Updated: seen. JR 2020-12-26


  1. I'm afraid I fail the power user test by not having bothered to set up a shortcut to automagically transfer the item details into OmniFocus for me to check off when the order arrives. I know I should do this because I can, but selecting the details of the item and using copy-and-paste (or the Share sheet) is good enough for me. I fear my lifetime stock of whatever enzyme drives some of us to be power users who get a buzz out of spending an hour writing a function to save 0.5 seconds per run is starting to run low and the extra effort just doesn't feel worth the bother. (Yes, I should probably be banned from consuming Mac Power Users and Brett Terpstra's site if I can't be bothered to follow through on life hacks like this. Sue me!) My main gripe with the emails I get from Amazon right now (at least until their change in email policy catches up with me so I don't have the data to hand) is that for books Amazon include the title but not the author name. Given that I find myself copying this data into my accounts, it would be nice to capture the author name too at the same time as the title. Sometimes looking back I'll see a title and not be able to bring the author's name to mind, especially if the entry is a few years old. At 57 I should probably just get used to this mild forgetfulness, but it'd be so easy to include title and author in the email and let me capture all the relevant information in one go. (As of now, I just get round this by manually typing the author name in my note, like a caveman.) Using a portable computer as a backup brain is a big part of why I got into portable computers all those years ago when a Psion Series 3 or a Palm Pilot was the state of the art: now I'm on my second iPad Mini it's a damn shame if our data sources are working against us by omitting information that they have right there
  2. Kindle books and the odd film rental through Prime Video. My last Amazon order that required a physical delivery was in December 2019, and the email included details of the item (Fridges Thermometer AIGUMI Digital Waterproof Fridge Freezer Thermometer With Easy to Read LCD Display and Max/ (2Pack-White)

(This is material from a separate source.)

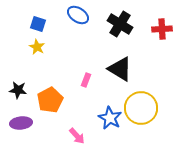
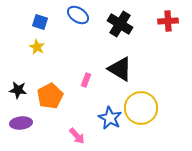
blue square: moved 2 px right, 2 px up
red cross: moved 6 px right, 8 px up
orange pentagon: moved 4 px up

  3. It's weird that Amazon don't seem to have announced this change. Did they think nobody would notice? Is this the first step in a process which ends with Amazon offering a shiny new order-status-monitoring app (Amazon Delivers?) that will pull data from Amazon's servers and both provide all the statistical analysis of your order patterns that any geek could ask for while also integrating with your device's reminders system to generate messages when an item is due to arrive? Proper power users will (reasonably enough) demand that the app allow them to feed this data to their chosen To Do app automagically. However, as long as the Amazon Delivers app provides a quick, simple list of items due most users will (also reasonably enough) be satisfied with that and (less reasonably, but understandably) will not care that the Amazon Delivers approach keeps that data about their orders safely inside Amazon's app, where Amazon thinks it belongs. 
  4. A question for later consideration, in the dark and empty hours as I wait for sleep to catch up with me. Is the notion that my spending on Amazon might be so negligible that Amazon can't even be bothered to try to protect it from data-scrapers a win or a loss for me? 
  5. From a selfish point of view: how will governments deal with their staff wearing AR goggles to work? Will civil servants be banned from wearing them in the office unless they're an official set configured to disable the content-scraping feature? Will our office WiFi block access to the servers associated with whichever tech giant wins the AR Wars? Will all AR goggles from reputable manufacturers include a feature that they visibly indicate that they're doing content-scraping? Come to that, how will all that operate in a world where many of us work from home? Or will there just be a law banning official information from being harvested by AR goggles that can be selectively enforced according to the whims of the government about what's in the national interest that week? 
  6. The last thing we need is a world where the EU takes one approach and the USA takes another and China takes yet a third, and whatever remains of the UK by then is left to choose between them.